**Work item:** Report only how many lines in the material contain "maio".

**Records for this task:**

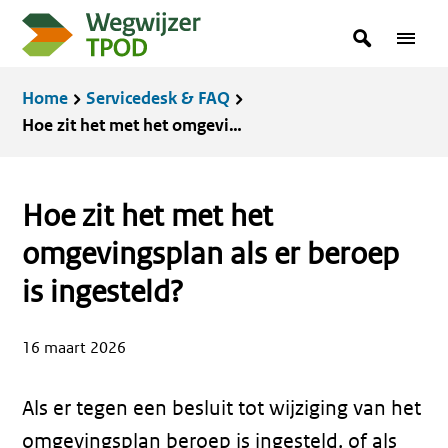
Overslaan
zoekterm
Zoeken
Menu
en
in
naar
Kruimelpad
Home
Servicedesk & FAQ
de
Hoe zit het met het omgevingsplan als er beroep is ingesteld?
inhoud
gaan
Hoe zit het met het
omgevingsplan als er beroep
is ingesteld?
16 maart 2026
Als er tegen een besluit tot wijziging van het
omgevingsplan beroep is ingesteld, of als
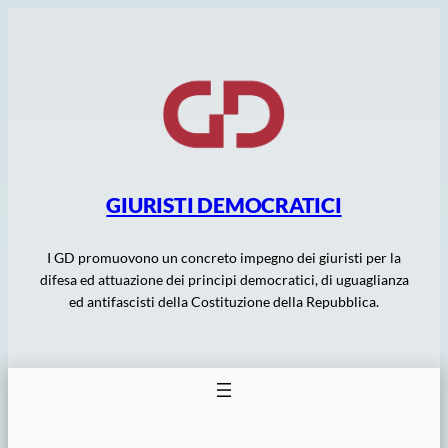
Vai
al
contenuto
GIURISTI DEMOCRATICI
I GD promuovono un concreto impegno dei giuristi per la
difesa ed attuazione dei principi democratici, di uguaglianza
ed antifascisti della Costituzione della Repubblica.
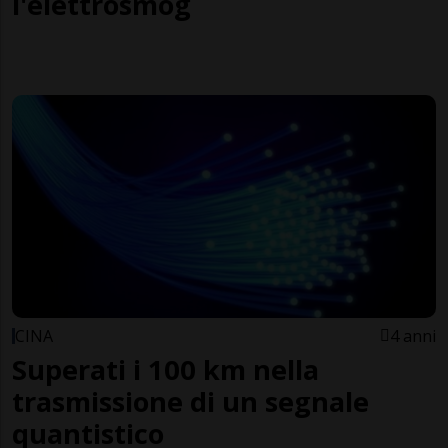
l'elettrosmog
CINA
4 anni
Superati i 100 km nella
trasmissione di un segnale
quantistico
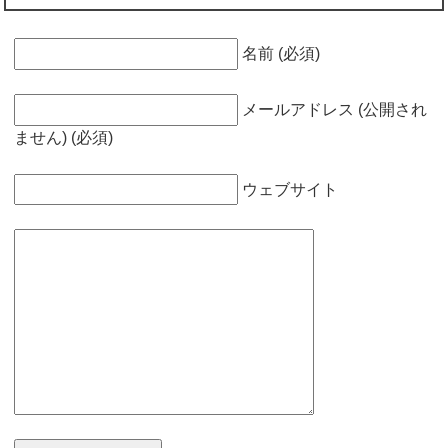
名前 (必須)
メールアドレス (公開され
ません) (必須)
ウェブサイト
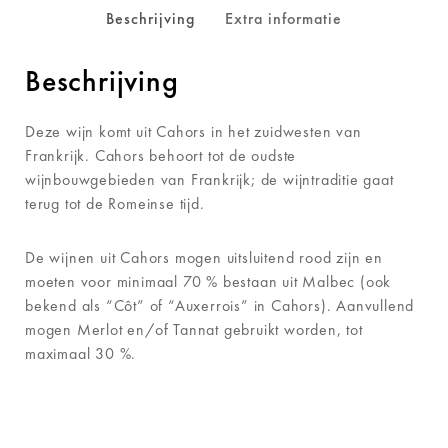
Beschrijving
Extra informatie
Beschrijving
Deze wijn komt uit Cahors in het zuidwesten van
Frankrijk. Cahors behoort tot de oudste
wijnbouwgebieden van Frankrijk; de wijntraditie gaat
terug tot de Romeinse tijd.
De wijnen uit Cahors mogen uitsluitend rood zijn en
moeten voor minimaal 70 % bestaan uit Malbec (ook
bekend als “Côt” of “Auxerrois” in Cahors). Aanvullend
mogen Merlot en/of Tannat gebruikt worden, tot
maximaal 30 %.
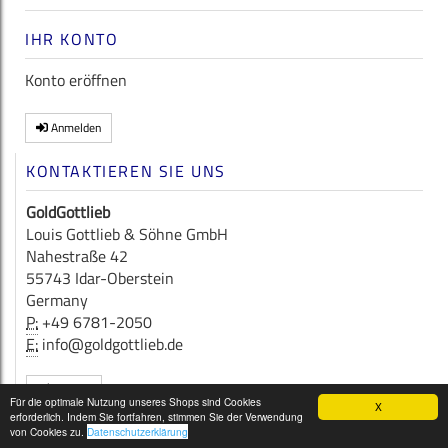
IHR KONTO
Konto eröffnen
Anmelden
KONTAKTIEREN SIE UNS
GoldGottlieb
Louis Gottlieb & Söhne GmbH
Nahestraße 42
55743 Idar-Oberstein
Germany
P:
+49 6781-2050
E:
info@goldgottlieb.de
Kontakt
Für die optimale Nutzung unseres Shops sind Cookies
X
erforderlich. Indem Sie fortfahren, stimmen Sie der Verwendung
Copyright © 2026
GoldGottlieb
von Cookies zu.
Datenschutzerklärung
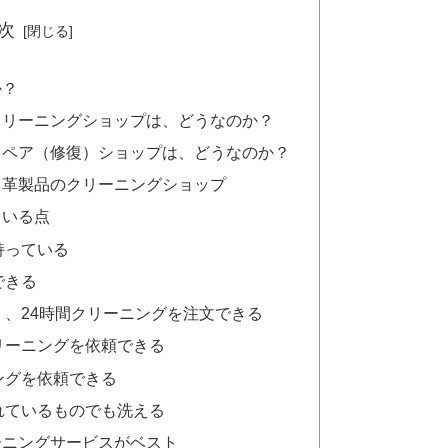
次
か？
クリーニングショップは、どうなのか？
リペア（修復）ショップは、どうなのか？
る革製品のクリーニングショップ
ている点
持っている
できる
、24時間クリーニングを注文できる
リーニングを依頼できる
ングを依頼できる
れているものでも洗える
ーニングサービスがベスト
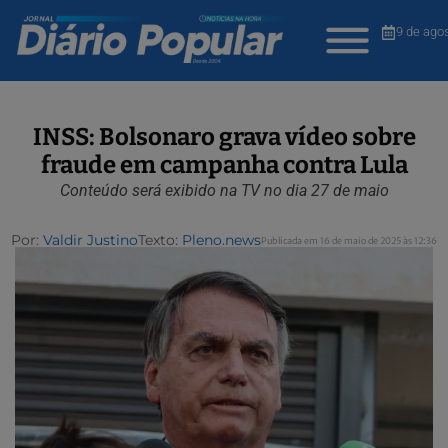
9 de ago
INSS: Bolsonaro grava vídeo sobre
fraude em campanha contra Lula
Conteúdo será exibido na TV no dia 27 de maio
Por:
Valdir Justino
Texto:
Pleno.news
Publicada em 16 de maio de 2025 às 12:36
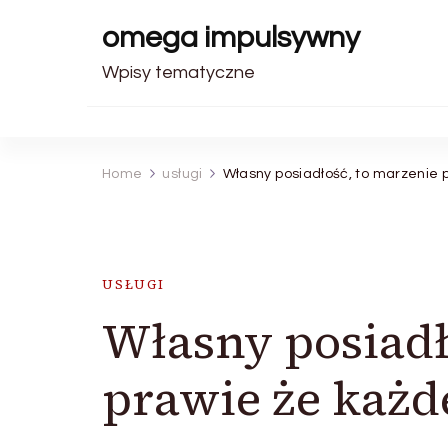
omega impulsywny
Wpisy tematyczne
Home
usługi
Własny posiadłość, to marzenie 
USŁUGI
Własny posiadł
prawie że każd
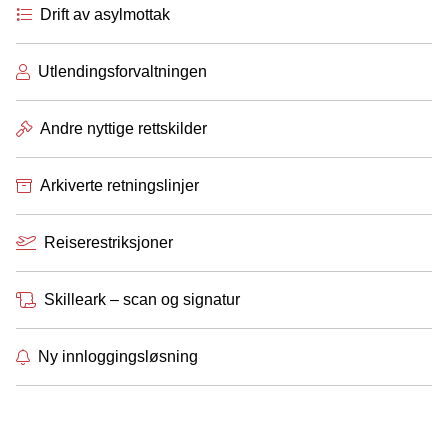
Drift av asylmottak
Utlendingsforvaltningen
Andre nyttige rettskilder
Arkiverte retningslinjer
Reiserestriksjoner
Skilleark – scan og signatur
Ny innloggingsløsning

**Written solution:** 2